- **Supplied entries**
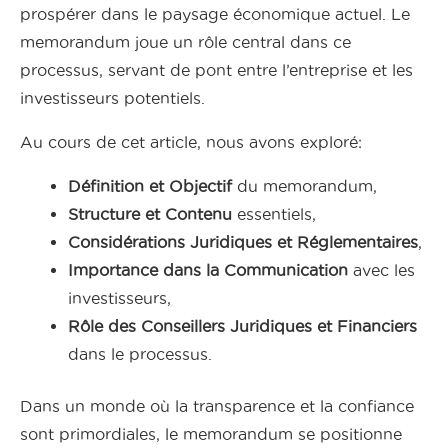
prospérer dans le paysage économique actuel. Le
memorandum joue un rôle central dans ce
processus, servant de pont entre l’entreprise et les
investisseurs potentiels.
Au cours de cet article, nous avons exploré:
Définition et Objectif
du memorandum,
Structure et Contenu
essentiels,
Considérations Juridiques et Réglementaires
,
Importance dans la Communication
avec les
investisseurs,
Rôle des Conseillers Juridiques et Financiers
dans le processus.
Dans un monde où la transparence et la confiance
sont primordiales, le memorandum se positionne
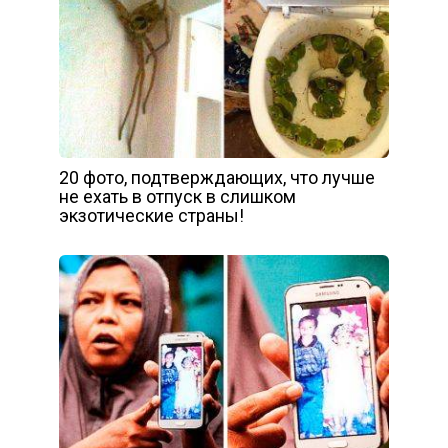
20 фото, подтверждающих, что лучше
не ехать в отпуск в слишком
экзотические страны!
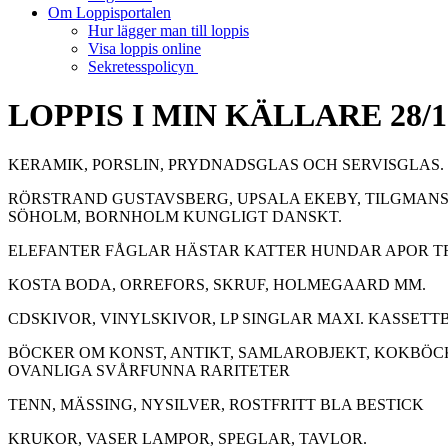
Om Loppisportalen
Hur lägger man till loppis
Visa loppis online
Sekretesspolicyn
LOPPIS I MIN KÄLLARE 28/10
KERAMIK, PORSLIN, PRYDNADSGLAS OCH SERVISGLAS.
RÖRSTRAND GUSTAVSBERG, UPSALA EKEBY, TILGMANS,
SÖHOLM, BORNHOLM KUNGLIGT DANSKT.
ELEFANTER FÅGLAR HÄSTAR KATTER HUNDAR APOR T
KOSTA BODA, ORREFORS, SKRUF, HOLMEGAARD MM.
CDSKIVOR, VINYLSKIVOR, LP SINGLAR MAXI. KASSETTB
BÖCKER OM KONST, ANTIKT, SAMLAROBJEKT, KOKBÖ
OVANLIGA SVÅRFUNNA RARITETER
TENN, MÄSSING, NYSILVER, ROSTFRITT BLA BESTICK
KRUKOR, VASER LAMPOR, SPEGLAR, TAVLOR.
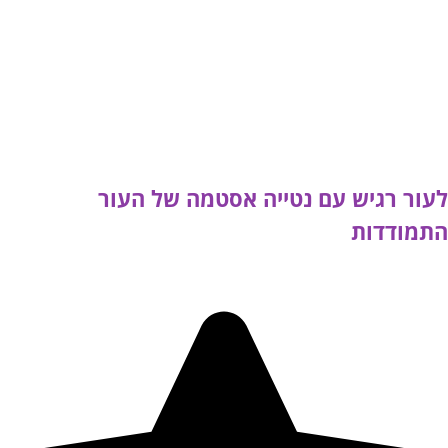
לעור רגיש עם נטייה אסטמה של העור
התמודדות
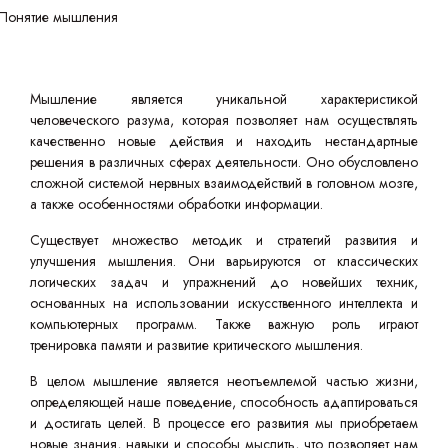
Мышление является уникальной характеристикой
человеческого разума, которая позволяет нам осуществлять
качественно новые действия и находить нестандартные
решения в различных сферах деятельности. Оно обусловлено
сложной системой нервных взаимодействий в головном мозге,
а также особенностями обработки информации.
Существует множество методик и стратегий развития и
улучшения мышления. Они варьируются от классических
логических задач и упражнений до новейших техник,
основанных на использовании искусственного интеллекта и
компьютерных программ. Также важную роль играют
тренировка памяти и развитие критического мышления.
В целом мышление является неотъемлемой частью жизни,
определяющей наше поведение, способность адаптироваться
и достигать целей. В процессе его развития мы приобретаем
новые знания, навыки и способы мыслить, что позволяет нам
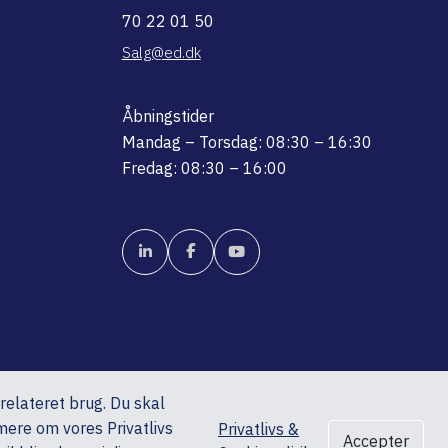
70 22 01 50
Salg@ed.dk
Åbningstider
Mandag – Torsdag: 08:30 – 16:30
Fredag: 08:30 – 16:00
srelateret brug. Du skal
mere om vores Privatlivs
Privatlivs &
Accepter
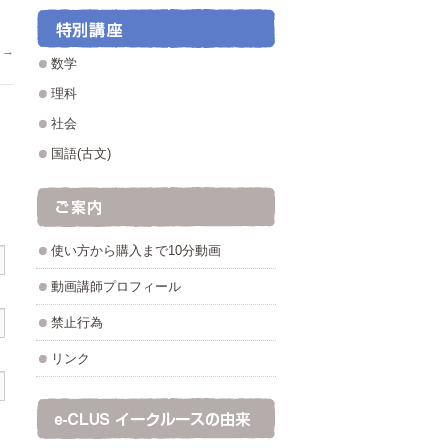
せ
→
数学
理科
社会
国語(古文)
使い方から購入まで10分動画
動画講師プロフィール
禁止行為
リンク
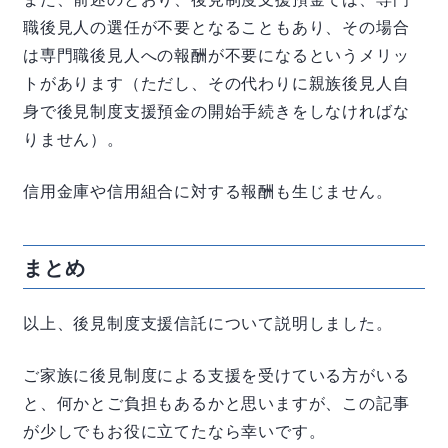
職後見人の選任が不要となることもあり、その場合
は専門職後見人への報酬が不要になるというメリッ
トがあります（ただし、その代わりに親族後見人自
身で後見制度支援預金の開始手続きをしなければな
りません）。
信用金庫や信用組合に対する報酬も生じません。
まとめ
以上、後見制度支援信託について説明しました。
ご家族に後見制度による支援を受けている方がいる
と、何かとご負担もあるかと思いますが、この記事
が少しでもお役に立てたなら幸いです。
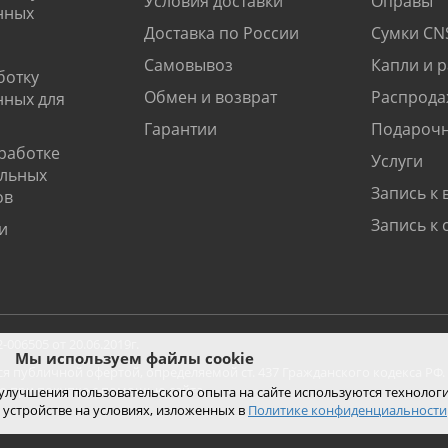
Условия доставки
Оправы
нных
Доставка по России
Сумки CN
Самовывоз
Капли и 
ботку
Обмен и возврат
Распрода
нных для
Гарантии
Подарочн
работке
Услуги
альных
Запись к 
ов
Запись к 
и
06505 от 20.06.2019г.
Мы используем файлы cookie
ся публичной офертой, определяемой ст. 437 Гражданского кодекса РФ.
ко при покупке с помощью сайта.
 улучшения пользовательского опыта на сайте используются технолог
 устройстве на условиях, изложенных в
Политике конфиденциальности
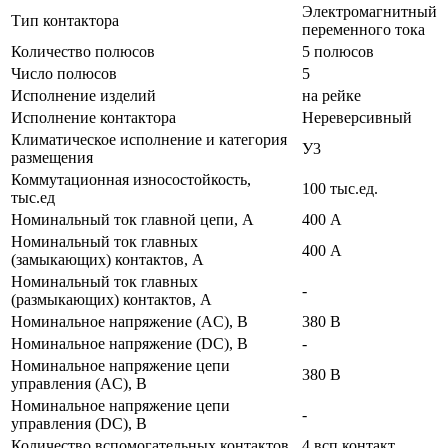
Электромагнитный
Тип контактора
переменного тока
Количество полюсов
5 полюсов
Число полюсов
5
Исполнение изделий
на рейке
Исполнение контактора
Нереверсивный
Климатическое исполнение и категория
У3
размещения
Коммутационная износостойкость,
100 тыс.ед.
тыс.ед
Номинальный ток главной цепи, А
400 А
Номинальный ток главных
400 А
(замыкающих) контактов, А
Номинальный ток главных
-
(размыкающих) контактов, А
Номинальное напряжение (AC), В
380 В
Номинальное напряжение (DC), В
-
Номинальное напряжение цепи
380 В
управления (AC), В
Номинальное напряжение цепи
-
управления (DC), В
Количество вспомогательных контактов
4 всп.контакт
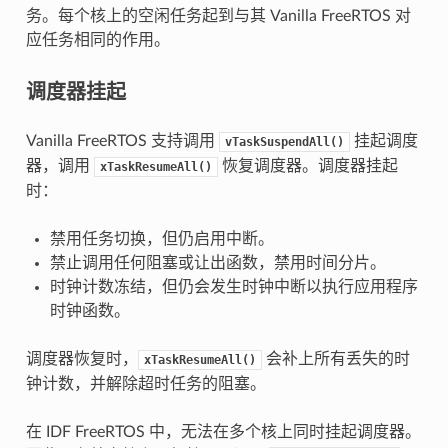
务。每个核上的空闲任务起到与其 Vanilla FreeRTOS 对
应任务相同的作用。
调度器挂起
Vanilla FreeRTOS 支持调用
挂起调度
vTaskSuspendAll()
器，调用
恢复调度器。调度器挂起
xTaskResumeAll()
时：
禁用任务切换，但仍启用中断。
禁止调用任何阻塞或让出函数，禁用时间分片。
时钟计数冻结，但仍会发生时钟中断以执行应用程序
时钟函数。
调度器恢复时，
会补上所有丢失的时
xTaskResumeAll()
钟计数，并解除超时任务的阻塞。
在 IDF FreeRTOS 中，无法在多个核上同时挂起调度器。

- **Exercise brief**
Would you please print out all the records above exactly, minus any pictures?

- **Output for this task**
prospérer dans le paysage économique actuel. Le
memorandum joue un rôle central dans ce
processus, servant de pont entre l’entreprise et les
investisseurs potentiels.
Au cours de cet article, nous avons exploré:
Définition et Objectif
du memorandum,
Structure et Contenu
essentiels,
Considérations Juridiques et Réglementaires
,
Importance dans la Communication
avec les
investisseurs,
Rôle des Conseillers Juridiques et Financiers
dans le processus.
Dans un monde où la transparence et la confiance
sont primordiales, le memorandum se positionne
20 фото, подтверждающих, что лучше
не ехать в отпуск в слишком
экзотические страны!
Om Loppisportalen
Hur lägger man till loppis
Visa loppis online
Sekretesspolicyn
LOPPIS I MIN KÄLLARE 28/10
KERAMIK, PORSLIN, PRYDNADSGLAS OCH SERVISGLAS.
RÖRSTRAND GUSTAVSBERG, UPSALA EKEBY, TILGMANS,
SÖHOLM, BORNHOLM KUNGLIGT DANSKT.
ELEFANTER FÅGLAR HÄSTAR KATTER HUNDAR APOR T
KOSTA BODA, ORREFORS, SKRUF, HOLMEGAARD MM.
CDSKIVOR, VINYLSKIVOR, LP SINGLAR MAXI. KASSETTB
BÖCKER OM KONST, ANTIKT, SAMLAROBJEKT, KOKBÖ
OVANLIGA SVÅRFUNNA RARITETER
TENN, MÄSSING, NYSILVER, ROSTFRITT BLA BESTICK
KRUKOR, VASER LAMPOR, SPEGLAR, TAVLOR.
לעור רגיש עם נטייה אסטמה של העור
התמודדות
Мышление является уникальной характеристикой
человеческого разума, которая позволяет нам осуществлять
качественно новые действия и находить нестандартные
решения в различных сферах деятельности. Оно обусловлено
сложной системой нервных взаимодействий в головном мозге,
а также особенностями обработки информации.
Существует множество методик и стратегий развития и
улучшения мышления. Они варьируются от классических
логических задач и упражнений до новейших техник,
основанных на использовании искусственного интеллекта и
компьютерных программ. Также важную роль играют
тренировка памяти и развитие критического мышления.
В целом мышление является неотъемлемой частью жизни,
определяющей наше поведение, способность адаптироваться
и достигать целей. В процессе его развития мы приобретаем
новые знания, навыки и способы мыслить, что позволяет нам
70 22 01 50
Salg@ed.dk
Åbningstider
Mandag – Torsdag: 08:30 – 16:30
Fredag: 08:30 – 16:00
srelateret brug. Du skal
mere om vores Privatlivs
Privatlivs &
Accepter
せ
→
数学
理科
社会
国語(古文)
使い方から購入まで10分動画
動画講師プロフィール
禁止行為
リンク
職後見人の選任が不要となることもあり、その場合
は専門職後見人への報酬が不要になるというメリッ
トがあります（ただし、その代わりに親族後見人自
身で後見制度支援預金の開始手続きをしなければな
りません）。
信用金庫や信用組合に対する報酬も生じません。
まとめ
以上、後見制度支援信託について説明しました。
ご家族に後見制度による支援を受けている方がいる
と、何かとご負担もあるかと思いますが、この記事
が少しでもお役に立てたなら幸いです。
Условия доставки
Оправы
нных
Доставка по России
Сумки CN
Самовывоз
Капли и 
ботку
Обмен и возврат
Распрода
нных для
Гарантии
Подарочн
работке
Услуги
альных
Запись к 
ов
Запись к 
и
06505 от 20.06.2019г.
Мы используем файлы cookie
ся публичной офертой, определяемой ст. 437 Гражданского кодекса РФ.
ко при покупке с помощью сайта.
 улучшения пользовательского опыта на сайте используются технолог
 устройстве на условиях, изложенных в
Политике конфиденциальности
Электромагнитный
Тип контактора
переменного тока
Количество полюсов
5 полюсов
Число полюсов
5
Исполнение изделий
на рейке
Исполнение контактора
Нереверсивный
Климатическое исполнение и категория
У3
размещения
Коммутационная износостойкость,
100 тыс.ед.
тыс.ед
Номинальный ток главной цепи, А
400 А
Номинальный ток главных
400 А
(замыкающих) контактов, А
Номинальный ток главных
-
(размыкающих) контактов, А
Номинальное напряжение (AC), В
380 В
Номинальное напряжение (DC), В
-
Номинальное напряжение цепи
380 В
управления (AC), В
Номинальное напряжение цепи
-
управления (DC), В
Количество вспомогательных контактов
4 всп.контакт
务。每个核上的空闲任务起到与其 Vanilla FreeRTOS 对
应任务相同的作用。
调度器挂起
Vanilla FreeRTOS 支持调用
挂起调度
vTaskSuspendAll()
器，调用
恢复调度器。调度器挂起
xTaskResumeAll()
时：
禁用任务切换，但仍启用中断。
禁止调用任何阻塞或让出函数，禁用时间分片。
时钟计数冻结，但仍会发生时钟中断以执行应用程序
时钟函数。
调度器恢复时，
会补上所有丢失的时
xTaskResumeAll()
钟计数，并解除超时任务的阻塞。
在 IDF FreeRTOS 中，无法在多个核上同时挂起调度器。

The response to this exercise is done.